▶ _Problem description_
Return the following data exactly, with all pictures left out.

====

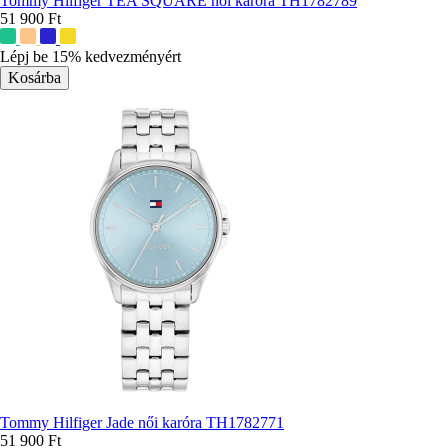
Tommy Hilfiger TEA SQUARE női karóra TH1782789
51 900 Ft
További
színek:
Lépj be 15% kedvezményért
Tommy Hilfiger Jade női karóra TH1782771
51 900 Ft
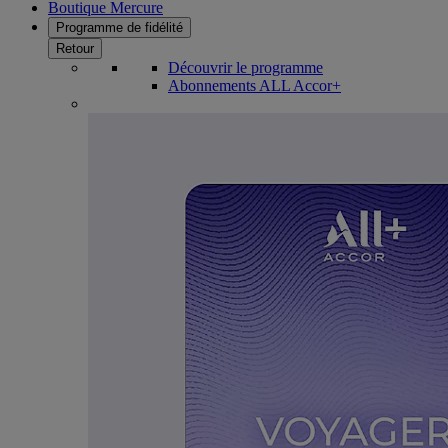
Boutique Mercure
Programme de fidélité
Retour
Découvrir le programme
Abonnements ALL Accor+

====

▶ _Task result_
Tommy Hilfiger TEA SQUARE női karóra TH1782789
51 900 Ft
További
színek:
Lépj be 15% kedvezményért
Tommy Hilfiger Jade női karóra TH1782771
51 900 Ft
Boutique Mercure
Programme de fidélité
Retour
Découvrir le programme
Abonnements ALL Accor+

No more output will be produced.